> Jeff Dean is clearly one of the greatest software developers/engineers ever Ba...

ericjang · on April 20, 2023

Jeff was very early on in the "just scale up the big brain" idea, perhaps as early as 2012 (Andrew Ng training networks on 1000s of CPUs). This vision is sort of summarized in https://blog.google/technology/ai/introducing-pathways-next-... and fleshed out more in https://arxiv.org/abs/2203.12533, but he had been internally promoting this idea since before 2016.

When I joined Brain in 2016, I had thought the idea of training billion/trillion-parameter sparsely gated mixtures of experts was a huge waste of resources, and that the idea was incredibly naive. But it turns out he was right, and it would take ~6 more years before that was abundantly obvious to the rest of the research community.

Here's his scholar page (H index of 94) https://scholar.google.com/citations?hl=en&user=NMS69lQAAAAJ...

As a leader, he also managed the development of TensorFlow and TPU. Consider the context / time frame - the year is 2014/2015 and a lot of academics still don't believe deep learning works. Jeff pivots a >100-person org to go all-in on deep learning, invest in an upgraded version of Theano (TF) and then give it away to the community for free, and develop Google's own training chip to compete with Nvidia. These are highly non-obvious ideas that show much more spine & vision than most tech leaders. Not to mention he designed & coded large parts of TF himself!
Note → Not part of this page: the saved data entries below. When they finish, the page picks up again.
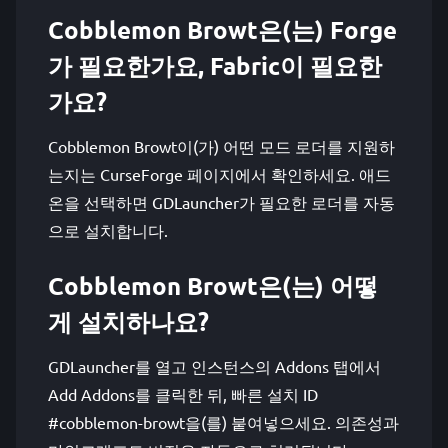
Cobblemon Browt은(는) Forge
가 필요한가요, Fabric이 필요한
가요?
Cobblemon Browt이(가) 어떤 모드 로더를 지원하
는지는 CurseForge 페이지에서 확인하세요. 애드
온을 선택하면 GDLauncher가 필요한 로더를 자동
으로 설치합니다.
Cobblemon Browt은(는) 어떻
게 설치하나요?
GDLauncher를 열고 인스턴스의 Addons 탭에서
Add Addons를 클릭한 뒤, 빠른 설치 ID
#cobblemon-browt을(를) 붙여넣으세요. 의존성과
And before that, he was doing systems engineering on non-ML stuff. It's rare to pivot as a very senior-level engineer to a completely new field and then do what he did.

Jeff certainly has made mistakes as a leader (failing to translate Google Brain's numerous fundamental breakthroughs to more ambitious AI products, and consolidating the redundant big model efforts in google research) but I would consider his high level directional bets to be incredibly prescient.

HarHarVeryFunny · on April 21, 2023

OK - I can see the early ML push as obviously massively impactful, although by 2014/2015 we're already a couple of years after AlexNet, other frameworks such as Theano, Torch (already 10+ yrs old at that point), etc already existed, so the idea of another ML framework wasn't exactly revolutionary. I'm not sure how you'd characterize Jeff Dean's role in TensorFlow given that you're saying he lead a 100-person org, yet coded much of himself.... a hands-on technical lead perhaps?

I wonder if you know any of the history of exactly how TF's predecessor DistBelief came into being, given that this was during Andrew Ng's time at Google - who's idea was it?

The Pathways architecture is very interesting... what is the current status of this project? Is it still going to be a focus after the reorg, or too early to tell ?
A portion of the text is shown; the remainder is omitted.